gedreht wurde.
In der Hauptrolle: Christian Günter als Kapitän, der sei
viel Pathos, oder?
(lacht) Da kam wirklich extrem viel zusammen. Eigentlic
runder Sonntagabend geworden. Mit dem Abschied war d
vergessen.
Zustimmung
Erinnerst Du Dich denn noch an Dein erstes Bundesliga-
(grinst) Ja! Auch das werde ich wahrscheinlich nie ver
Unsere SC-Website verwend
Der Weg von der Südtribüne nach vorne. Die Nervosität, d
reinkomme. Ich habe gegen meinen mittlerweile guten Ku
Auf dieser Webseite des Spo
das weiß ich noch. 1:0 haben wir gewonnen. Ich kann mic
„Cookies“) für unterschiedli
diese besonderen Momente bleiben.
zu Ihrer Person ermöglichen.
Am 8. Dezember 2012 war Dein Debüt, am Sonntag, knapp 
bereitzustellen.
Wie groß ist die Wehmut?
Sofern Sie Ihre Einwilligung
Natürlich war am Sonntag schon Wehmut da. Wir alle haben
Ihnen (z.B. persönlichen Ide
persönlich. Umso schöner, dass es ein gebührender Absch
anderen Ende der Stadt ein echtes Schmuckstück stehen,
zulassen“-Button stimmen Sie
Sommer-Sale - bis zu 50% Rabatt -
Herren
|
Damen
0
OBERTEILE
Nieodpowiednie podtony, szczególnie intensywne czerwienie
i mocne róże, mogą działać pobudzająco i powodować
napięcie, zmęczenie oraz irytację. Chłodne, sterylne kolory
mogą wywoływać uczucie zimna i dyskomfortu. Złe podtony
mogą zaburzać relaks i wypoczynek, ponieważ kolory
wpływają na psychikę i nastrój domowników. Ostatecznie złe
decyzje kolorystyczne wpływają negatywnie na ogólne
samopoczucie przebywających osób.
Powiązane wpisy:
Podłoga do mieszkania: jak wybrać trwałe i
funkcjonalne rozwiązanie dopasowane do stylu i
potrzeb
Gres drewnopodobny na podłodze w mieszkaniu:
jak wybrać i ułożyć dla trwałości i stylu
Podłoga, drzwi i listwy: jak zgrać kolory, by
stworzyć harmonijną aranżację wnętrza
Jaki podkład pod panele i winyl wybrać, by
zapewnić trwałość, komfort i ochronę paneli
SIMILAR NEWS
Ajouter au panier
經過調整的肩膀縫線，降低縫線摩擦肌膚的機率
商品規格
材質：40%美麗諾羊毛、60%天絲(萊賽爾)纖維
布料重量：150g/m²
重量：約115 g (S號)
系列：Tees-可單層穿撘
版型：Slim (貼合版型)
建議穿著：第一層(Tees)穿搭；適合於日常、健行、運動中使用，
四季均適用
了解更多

▶ **Task to carry out**:
Write out the records exactly, starting at the first line and stopping after the line that contains "persönlich. Umso schöner, dass".

▶ **Your response**:
gedreht wurde.
In der Hauptrolle: Christian Günter als Kapitän, der sei
viel Pathos, oder?
(lacht) Da kam wirklich extrem viel zusammen. Eigentlic
runder Sonntagabend geworden. Mit dem Abschied war d
vergessen.
Zustimmung
Erinnerst Du Dich denn noch an Dein erstes Bundesliga-
(grinst) Ja! Auch das werde ich wahrscheinlich nie ver
Unsere SC-Website verwend
Der Weg von der Südtribüne nach vorne. Die Nervosität, d
reinkomme. Ich habe gegen meinen mittlerweile guten Ku
Auf dieser Webseite des Spo
das weiß ich noch. 1:0 haben wir gewonnen. Ich kann mic
„Cookies“) für unterschiedli
diese besonderen Momente bleiben.
zu Ihrer Person ermöglichen.
Am 8. Dezember 2012 war Dein Debüt, am Sonntag, knapp 
bereitzustellen.
Wie groß ist die Wehmut?
Sofern Sie Ihre Einwilligung
Natürlich war am Sonntag schon Wehmut da. Wir alle haben
Ihnen (z.B. persönlichen Ide
persönlich. Umso schöner, dass es ein gebührender Absch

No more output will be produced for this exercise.